■ Task prompt
Recreate the listing that follows line for line, without pictures.

■ Dataset excerpts

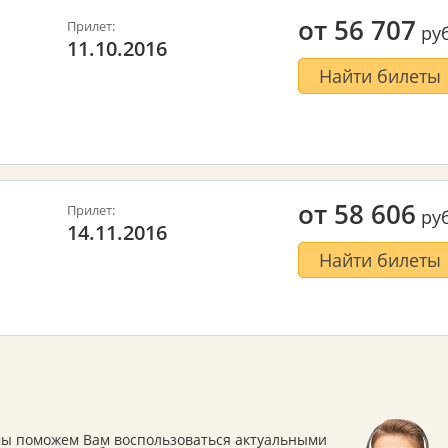
от
56 707
Прилет:
руб
11.10.2016
Найти билеты
от
58 606
Прилет:
руб
14.11.2016
Найти билеты
мы поможем Вам воспользоваться актуальными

■ Result for this exercise
от
56 707
Прилет:
руб
11.10.2016
Найти билеты
от
58 606
Прилет:
руб
14.11.2016
Найти билеты
мы поможем Вам воспользоваться актуальными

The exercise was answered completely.